I think it was dictated by the number of available greeblie kits that were available in "half" scale to the 6 footer. That is, if a part on the 6er was a 1/72 plane part was there a comparable plane part in 1/144, and so on. Hence the "1/2 Studio Scale" description.


----------



## Gemini1999 (Sep 25, 2008)

For a change...none. I'm not disappointed, but I didn't really see anything out there that I just "need" to have. Maybe the Moebius TOS BSG kits, but I'd like to have the Galactica first out of that lot.


----------



## garymartian (Apr 22, 2008)

My Wife got me the Moebius Battlestar Pegasus! It looks awesome.  may build it as a rest from my 1/350 refit I got last year.


----------



## starduster (Feb 12, 2006)

I received the re issued 1/64 scale Viking ship from Atlantis I had one as a kid and always wanted one but was turned off by some of the high prices asked by collectors, and Grandpa and Herman Munster kits from my wife, but before I do any other modeling I need to make repairs on my Angry Red Planet Bat Rat Spider Crab creature, broken legs and one claw from my monitor falling onto the beastie. repairs underway with epoxy and Apoxie Sculpt will be as good as new.
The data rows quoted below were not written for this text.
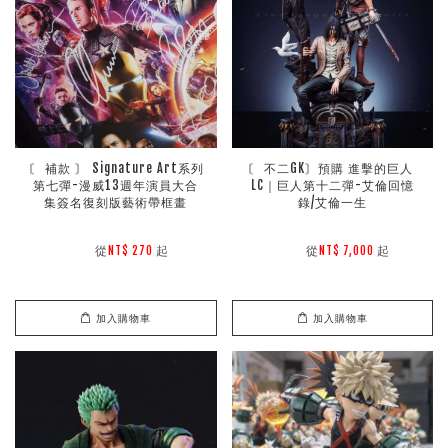
〘 補款 〙 Signature Art系列
〘 不二GK〙預購 進擊的巨人 
第七彈-漫威13週年演員大合
LC｜巨人第十二彈-艾倫回憶
集簽名復刻版藝術帶框畫
錄/艾倫一生
        從
起

        從
起

NT$ 270 
NT$ 7,000 
加入購物車
加入購物車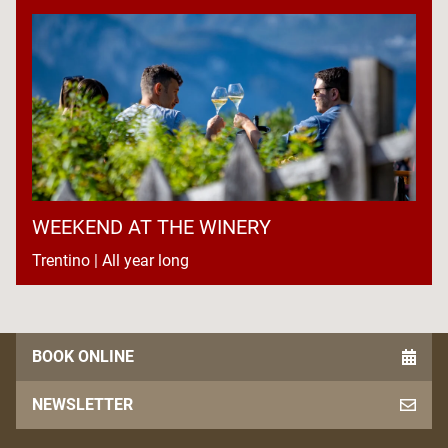
WEEKEND AT THE WINERY
Trentino | All year long
BOOK ONLINE
NEWSLETTER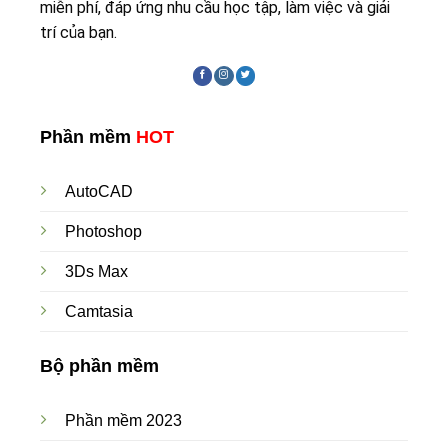
miễn phí, đáp ứng nhu cầu học tập, làm việc và giải
trí của bạn.
Phần mềm
HOT
AutoCAD
Photoshop
3Ds Max
Camtasia
Bộ phần mềm
Phần mềm 2023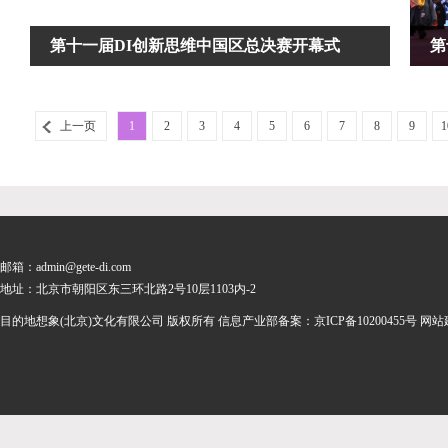
第十一届DI创新思维中国区总决赛开幕式
第
上一页
1
2
3
4
5
6
7
8
9
1
邮箱：admin@gete-di.com
地址：北京市朝阳区东三环北路2号10层1103内-2
目的地想象(北京)文化有限公司 版权所有 信息产业部备案：
京ICP备10200455号
网站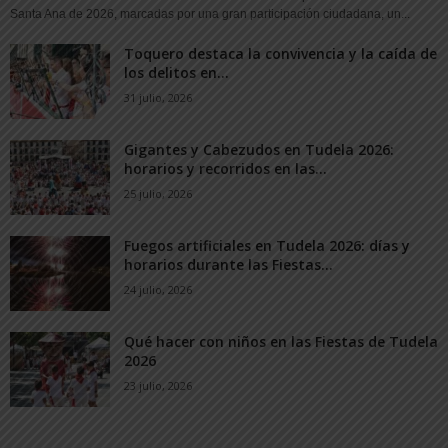
Santa Ana de 2026, marcadas por una gran participación ciudadana, un...
Toquero destaca la convivencia y la caída de
los delitos en...
31 julio, 2026
Gigantes y Cabezudos en Tudela 2026:
horarios y recorridos en las...
25 julio, 2026
Fuegos artificiales en Tudela 2026: días y
horarios durante las Fiestas...
24 julio, 2026
Qué hacer con niños en las Fiestas de Tudela
2026
23 julio, 2026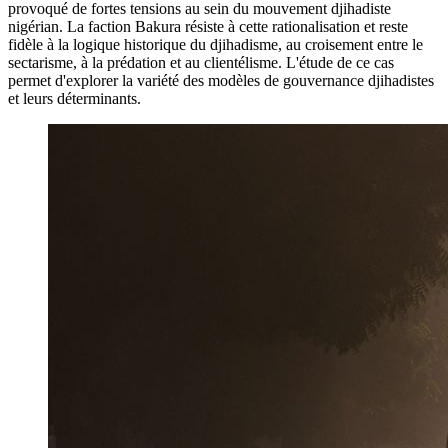
provoqué de fortes tensions au sein du mouvement djihadiste
nigérian. La faction Bakura résiste à cette rationalisation et reste
fidèle à la logique historique du djihadisme, au croisement entre le
sectarisme, à la prédation et au clientélisme. L'étude de ce cas
permet d'explorer la variété des modèles de gouvernance djihadistes
et leurs déterminants.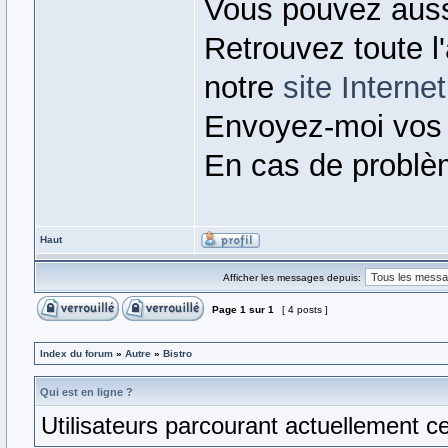
Vous pouvez auss
Retrouvez toute l
notre
site Internet
Envoyez-moi vos
En cas de problè
Haut
Afficher les messages depuis:
Page
1
sur
1
[ 4 posts ]
Index du forum
»
Autre
»
Bistro
Qui est en ligne ?
Utilisateurs parcourant actuellement ce 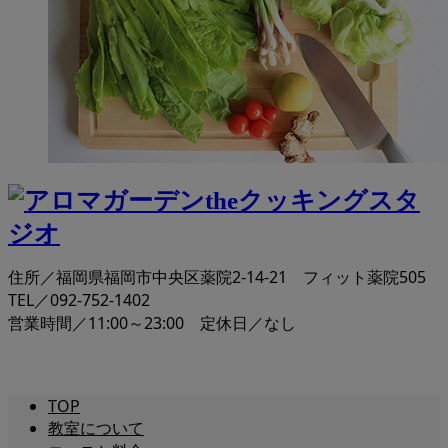
住所／福岡県福岡市中央区薬院2-14-21 フィット薬院505
TEL／092-752-1402
営業時間／11:00～23:00 定休日／なし
TOP
教室について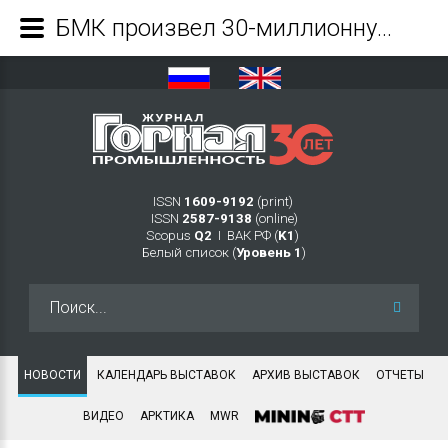
БМК произвел 30-миллионную тонну проката - Журнал Горная промышленность
ISSN
1609-9192
(print)
ISSN
2587-9138
(online)
Scopus
Q2
Ι ВАК РФ (
K1
)
Белый список (
Уровень 1
)
Искать...
НОВОСТИ
КАЛЕНДАРЬ ВЫСТАВОК
АРХИВ ВЫСТАВОК
ОТЧЕТЫ
ВИДЕО
АРКТИКА
MWR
Karl


----------



## Kitzillastein58 (Jan 27, 2009)

Polar Lights Jupiter 2, Moebius little Spindrift and Confederate Raider, Revell Red Knight and Lincoln Futura. Thomas Graham's book of Aurora. Wanted Dead or Alive the complete series w/Steve McQueen on DVD. Man of Steel DVD. A really cool watch, and some Stetson products.
Much more than I deserve, but then, I have a awesome brother/best friend and family, and they have all made this old modeler very Happy this Christmas, they are simply the BEST, and I am very lucky to have them in my life

Mike :wave:


----------



## WarpCore Breach (Apr 27, 2005)

Cadet Series 1/2500 Enterprise C as a company "Secret Santa" gift, and with a gift card, got the re-release of the AMT TOS Bridge Set and the 1/1000 NX Refit models.

Would the Hallmark USS Kelvin ornament count...? :tongue:


----------



## robiwon (Oct 20, 2006)

I also got a Kuerig coffee maker that I am enjoying right now. I got four sharks for my large fish tank too. Little buggers are fast. Hard to get good pics.


----------



## John P (Sep 1, 1999)

Here we go:









Even finished two of them already!

And I still have two shipments coming!


----------



## Fernando Mureb (Nov 12, 2006)

That huge kit's depot of yours, full of shelves, is modular or something? How do you expand it over the years?


----------



## TIEbomber1967 (May 21, 2012)

I got a rock...






Whoops, wrong holiday.


----------



## kdaracal (Jan 24, 2009)

Boom.


----------



## kdaracal (Jan 24, 2009)

I'd like to put real hair on the cyclops. Anyone know of a good method or product?


----------



## Chrisisall (May 12, 2011)

kdaracal said:


> I'd like to put real hair on the cyclops. Anyone know of a good method or product?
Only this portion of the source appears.